作家が小説で「不倫」を描く理由 「いけないと分かっていてもおちる恋もある」 (1/4ページ)

新刊JP

村山由佳さん
村山由佳さん

幅広い作風で男女問わず支持を受ける小説家、村山由佳さん。

その最新作『La Vie en Rose ラヴィアンローズ』(集英社刊)は、自身の新境地を拓くサスペンス小説であり、女性の静かな情念をまざまざと描いた意欲作。

夫婦関係や不倫、モラルハラスメントなど、現代に蔓延る問題と人間の欲望と闇を描ききった、最後までノンストップで読みきることができる物語です。

村山さんにこの衝撃のサスペンスについてお話をうかがってきました。そのインタビュー後編をお伝えします。

インタビュー前編はこちらから
インタビュー中編はこちらから

■小説で「不倫」を描く理由 ――この物語は不倫から大きな事件に発展していきます。今年は著名人の不倫のニュースが多く、そのたびに話題になりますが、村山さんは「不倫」を描くことで見えてくるものがあるのでしょうか?

村山:世間一般のモラルや常識と、小説のモラルは別のところにあると思っています。もちろん、「不倫したっていいでしょ」と世間に向かって主張するつもりはないし、私自身も結婚していた身、今は大事な相手もいます。
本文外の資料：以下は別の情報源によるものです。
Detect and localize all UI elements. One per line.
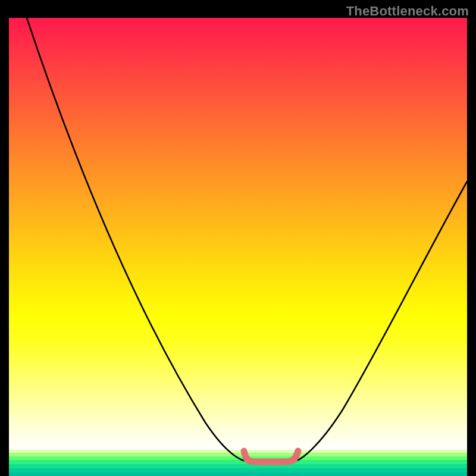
green-band	[9, 460, 467, 464]
watermark-text: TheBottleneck.com	[346, 4, 469, 19]
chart-frame	[9, 18, 467, 476]
plot-area	[9, 18, 467, 476]
green-band	[9, 464, 467, 468]
green-band	[9, 472, 467, 476]
green-band	[9, 468, 467, 472]
gradient-background	[9, 18, 467, 450]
パートナーに裏切られたらどれだけしんどいかということは分かっている。でも、人は過ちを犯す生き物であり、必ずしもいい加減な気持ちで不倫をしている人ばかりではありません。『ラヴィアンローズ』の咲季子のように、やむにやまれず、ということもあるでしょう。

いけないと分かっていてもおちてしまう恋もあります。それを小説で描くことはモラルに反することではないと思うし、むしろ分かっていても陥ってしまう人間の弱さや悲しみを書くことで、現実でその道を通らないで済むように疑似体験ができるということも、フィクションの強みです。

私自身はモラルに即した恋愛を書くときも、インモラルな恋愛を書くときも変わりません。